Town Council Presentation for Black History Month


Councilman Alvin O’Neal (D Chairman ProTempore)
District 3

Councilman Alvin O’Neal’s upcoming presentation at the February 12th Council meeting for Black History Month is set to honor two remarkable African American teachers who also happen to be sisters: Mrs. Linda Faye Dowell and Mrs. Elene M. Crosby. This recognition highlights not only their individual contributions to education but also the unique and collective impact they have had on their community.

In addition to honoring these 2 Black former Stratford teachers for Black History Month, Jeffery Fletcher, curator of the Ruby & Calvin Fletcher African American History Museum, will also be honored.  All will be given plaques honoring their achievements, and will be displayed in the African American Museum on Sunday February 18th at 3 P.M.

Linda Faye Dowell’s journey is truly remarkable. Growing up in Holly Springs, Mississippi, she played a pivotal role in the integration of the local school system in 1968. This early involvement in breaking down barriers reflects her commitment to equality in education.

In 1968, Linda Faye Dowell made a significant move to Stratford and achieved a historic milestone by becoming the first Black contractually hired teacher at Stratford High School in 1969. This not only showcases her professional achievements but also signifies a positive step towards diversity and inclusivity in education.
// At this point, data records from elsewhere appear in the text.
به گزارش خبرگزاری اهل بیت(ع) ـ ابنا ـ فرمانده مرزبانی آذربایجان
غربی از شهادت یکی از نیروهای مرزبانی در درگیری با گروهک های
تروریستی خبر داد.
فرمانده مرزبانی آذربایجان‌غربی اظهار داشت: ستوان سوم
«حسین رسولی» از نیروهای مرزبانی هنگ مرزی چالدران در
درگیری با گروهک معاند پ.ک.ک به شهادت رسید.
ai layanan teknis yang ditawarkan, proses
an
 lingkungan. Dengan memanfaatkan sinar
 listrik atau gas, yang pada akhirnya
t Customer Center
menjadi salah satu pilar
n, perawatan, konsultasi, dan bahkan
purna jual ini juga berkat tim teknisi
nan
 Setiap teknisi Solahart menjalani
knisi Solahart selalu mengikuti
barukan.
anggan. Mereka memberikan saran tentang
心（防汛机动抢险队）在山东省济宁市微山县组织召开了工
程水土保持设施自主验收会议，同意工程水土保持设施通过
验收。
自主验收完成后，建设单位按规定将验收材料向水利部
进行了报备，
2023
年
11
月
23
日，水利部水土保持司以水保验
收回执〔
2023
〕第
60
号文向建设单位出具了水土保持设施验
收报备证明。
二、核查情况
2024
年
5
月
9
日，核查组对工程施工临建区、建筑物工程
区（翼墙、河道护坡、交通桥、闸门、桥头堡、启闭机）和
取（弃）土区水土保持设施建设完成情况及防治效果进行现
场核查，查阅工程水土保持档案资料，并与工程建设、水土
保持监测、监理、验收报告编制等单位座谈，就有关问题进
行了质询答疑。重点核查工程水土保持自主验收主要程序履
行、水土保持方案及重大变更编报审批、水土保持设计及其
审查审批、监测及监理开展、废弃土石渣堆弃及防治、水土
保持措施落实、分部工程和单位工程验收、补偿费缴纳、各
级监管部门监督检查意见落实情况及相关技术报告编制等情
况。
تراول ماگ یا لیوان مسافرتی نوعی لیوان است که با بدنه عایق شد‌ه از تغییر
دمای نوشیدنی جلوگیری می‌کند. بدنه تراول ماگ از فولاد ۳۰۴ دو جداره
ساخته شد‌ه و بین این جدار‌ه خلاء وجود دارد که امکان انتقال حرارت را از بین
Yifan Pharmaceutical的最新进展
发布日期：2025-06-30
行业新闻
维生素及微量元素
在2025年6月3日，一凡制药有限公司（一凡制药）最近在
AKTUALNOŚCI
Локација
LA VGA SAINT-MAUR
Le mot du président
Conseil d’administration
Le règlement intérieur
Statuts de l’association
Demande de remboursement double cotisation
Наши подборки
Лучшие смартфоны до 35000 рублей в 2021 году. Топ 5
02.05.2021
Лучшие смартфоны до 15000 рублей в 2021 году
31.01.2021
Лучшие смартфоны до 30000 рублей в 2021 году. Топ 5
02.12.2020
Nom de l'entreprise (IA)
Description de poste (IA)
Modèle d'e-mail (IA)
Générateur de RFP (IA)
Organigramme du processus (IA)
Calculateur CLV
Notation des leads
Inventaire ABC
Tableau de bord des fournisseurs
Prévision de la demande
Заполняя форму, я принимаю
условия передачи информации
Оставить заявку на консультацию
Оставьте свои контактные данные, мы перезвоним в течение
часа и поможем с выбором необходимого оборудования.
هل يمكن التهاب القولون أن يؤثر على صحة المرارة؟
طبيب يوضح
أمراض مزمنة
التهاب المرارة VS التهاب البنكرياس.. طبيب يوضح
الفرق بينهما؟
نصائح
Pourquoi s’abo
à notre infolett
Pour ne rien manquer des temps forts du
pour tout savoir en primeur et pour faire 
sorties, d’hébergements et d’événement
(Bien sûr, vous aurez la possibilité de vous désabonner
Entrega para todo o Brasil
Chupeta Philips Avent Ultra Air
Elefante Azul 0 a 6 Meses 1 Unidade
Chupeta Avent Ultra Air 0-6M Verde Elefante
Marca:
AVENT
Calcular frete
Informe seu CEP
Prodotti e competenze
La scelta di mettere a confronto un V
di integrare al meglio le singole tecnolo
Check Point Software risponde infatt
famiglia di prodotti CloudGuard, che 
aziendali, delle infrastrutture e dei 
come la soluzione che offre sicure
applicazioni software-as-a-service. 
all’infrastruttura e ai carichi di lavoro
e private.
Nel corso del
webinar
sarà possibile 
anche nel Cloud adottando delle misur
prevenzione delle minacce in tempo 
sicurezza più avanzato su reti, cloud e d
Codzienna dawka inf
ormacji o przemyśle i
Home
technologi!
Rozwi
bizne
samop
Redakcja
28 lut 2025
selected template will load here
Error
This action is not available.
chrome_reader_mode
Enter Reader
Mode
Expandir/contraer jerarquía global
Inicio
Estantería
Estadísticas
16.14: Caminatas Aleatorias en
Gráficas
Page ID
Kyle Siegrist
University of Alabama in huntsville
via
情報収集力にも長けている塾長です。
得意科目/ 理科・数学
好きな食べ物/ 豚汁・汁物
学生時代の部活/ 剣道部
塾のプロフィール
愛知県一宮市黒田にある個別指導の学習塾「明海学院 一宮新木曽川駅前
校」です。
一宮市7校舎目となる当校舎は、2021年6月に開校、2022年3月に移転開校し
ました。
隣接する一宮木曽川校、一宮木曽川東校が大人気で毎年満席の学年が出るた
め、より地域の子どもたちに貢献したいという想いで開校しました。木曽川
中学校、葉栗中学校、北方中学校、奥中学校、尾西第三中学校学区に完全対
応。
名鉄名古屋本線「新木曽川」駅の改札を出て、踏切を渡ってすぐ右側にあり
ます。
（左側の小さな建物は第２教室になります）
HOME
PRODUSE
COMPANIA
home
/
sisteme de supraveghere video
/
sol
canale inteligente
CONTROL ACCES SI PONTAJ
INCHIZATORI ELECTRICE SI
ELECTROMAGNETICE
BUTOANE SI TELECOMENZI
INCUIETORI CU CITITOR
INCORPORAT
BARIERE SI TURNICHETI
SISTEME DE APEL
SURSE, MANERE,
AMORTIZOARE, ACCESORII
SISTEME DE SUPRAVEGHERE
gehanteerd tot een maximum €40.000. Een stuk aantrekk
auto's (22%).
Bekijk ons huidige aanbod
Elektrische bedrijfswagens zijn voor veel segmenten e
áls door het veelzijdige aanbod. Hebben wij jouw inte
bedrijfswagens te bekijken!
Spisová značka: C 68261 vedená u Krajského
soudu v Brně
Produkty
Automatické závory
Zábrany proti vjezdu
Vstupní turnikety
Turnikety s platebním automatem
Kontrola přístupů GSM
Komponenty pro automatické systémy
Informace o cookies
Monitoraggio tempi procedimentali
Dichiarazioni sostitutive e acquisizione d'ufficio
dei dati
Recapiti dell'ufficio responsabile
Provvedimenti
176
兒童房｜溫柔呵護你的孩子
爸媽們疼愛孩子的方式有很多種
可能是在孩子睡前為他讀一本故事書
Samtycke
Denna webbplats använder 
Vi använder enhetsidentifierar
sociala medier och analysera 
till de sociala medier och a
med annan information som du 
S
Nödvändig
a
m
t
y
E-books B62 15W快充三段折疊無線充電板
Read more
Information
Beyond her teaching role, Linda Faye Dowell’s lifelong membership in the NAACP, along with her dedication to being a Black History and career lecturer, demonstrates her ongoing commitment to advocacy, education, and the empowerment of the Black community. Her multifaceted contributions make her a valuable asset to bother the educational field and the broader community.

Elene M. Crosby

Mrs. Elene M. Crosby’s life journey, from growing up in Holly Springs, Mississippi, to her impactful teaching career, is truly inspiring. She dedicated nine years of her early career to teaching in McComb, Mississippi, from 1961 to 1970, before making a significant move to Stratford, Connecticut, in July 1970.

Upon her arrival in Stratford, Mrs. Crosby became the second Black teacher contractually hired at Stratford High School. Notably, she held the distinction of being the first Black English teacher contractually hired in 1970. At the time of her relocation, she went by the name Elene M. Dillion, but in 1980, she married Philip Crosby.

Mrs. Crosby served diligently in the Stratford School system for an impressive 31 years, with 23 of those dedicated years being the only Black teacher at Flood Middle School. Her retirement in 2001 marked the conclusion of a remarkable career that left a lasting impact on education in Stratford.

Despite being honored with an award, Mrs. Elene M. Crosby remains humble and mindful of her colleagues’ contributions. She firmly believes in recognizing the collective efforts of all Black educators who dedicated themselves to education in Stratford. Mrs. Crosby emphasizes that longevity alone should not be the sole criteria for recognition, and she suggests other names deserving of such honors, including Willie Gallop, Carolyn Brooks, Carol Hampton, Lynn McGilvery, Kathryn McMillian, Eunice Sanderlin, Susie Long, Vera Rozarie, Lois Smith, and Picardy (Banks) Marshall

In essence, Mrs. Crosby’s story is one of dedication, humility, and a call for a more inclusive approach to honoring the educators who have collectively shaped the educational landscape in Stratford.